Spaghetti Western volume 1: L'alba e il primo splendore del genere (1963-1966)
Spaghetti Western è un progetto strutturato in tre volumi che si propone di presentare il genere così come si è evoluto nel corso degli anni, dai proto-western fordiani di Germi ambientati in Italia, ai western pre-leoniani debitori dell'epopea americana, passando per Sergio Leone e via via con i tristi vendicatori del far west, i tortilla western, i western comici oltre a quelli bizzarrissimi dell'ultimo periodo che mischiavano al genere elementi antitetici presi in prestito da altri filoni come il cinema delle arti marziali o l'horror, fino ai tentativi finali degli anni '80 di rivitalizzare un cinema ormai morto.
Dunque un percorso importante, ricco di citazioni, aneddoti, giudizi e pareri che permettono di compiere un'analisi completa non solo del western all'italiana ma del nostro cinema bis.
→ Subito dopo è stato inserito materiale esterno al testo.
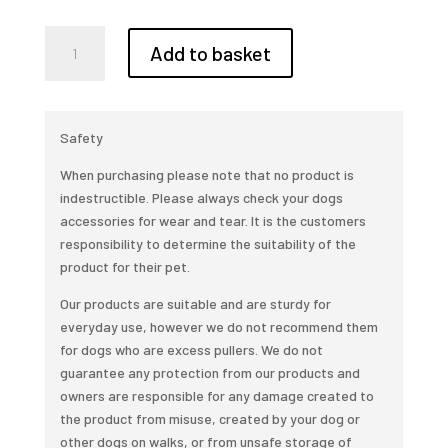
Pet
Add to basket
portraits
made
quantity
Safety
When purchasing please note that no product is
indestructible. Please always check your dogs
accessories for wear and tear. It is the customers
responsibility to determine the suitability of the
product for their pet.
Our products are suitable and are sturdy for
everyday use, however we do not recommend them
for dogs who are excess pullers. We do not
guarantee any protection from our products and
owners are responsible for any damage created to
the product from misuse, created by your dog or
other dogs on walks, or from unsafe storage of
Si può infatti quasi dire che non esiste regista, sceneggiatore e spesso celebre attore del cinema di genere italiano che non sia passato dal western. Persino registi prigionieri del loro successo come Dario Argento, Lucio Fulci, Mario Bava, Tinto Brass e Pier Paolo Pasolini hanno fatto western. Un genere che ha regalato al pubblico, in poco più di dieci anni, circa quattrocento pellicole, gettando le basi per la nascita di tutti gli altri generi e persino del cinema d'autore, finanziato grazie agli introiti stellari di questi film.
Il primo volume della serie getta luce sulla fase iniziale dello spaghetti-western, dall'alba al 1966, analizzando, film dietro l'altro, il suo lento evolversi e di quello dei suoi protagonisti con piglio più divulgativo che critico e con l'intenzione di spingere i giovani lettori alla sua riscoperta e soprattutto per iniettare in loro lo stimolo e la curiosità verso un mondo, quello del cinema di genere italiano, che è stato scandalosamente confinato dalla televisione e da una certa produzione cinematografica ipocrita e bigotta in un angolo culturale che ha il triste aspetto della nicchia.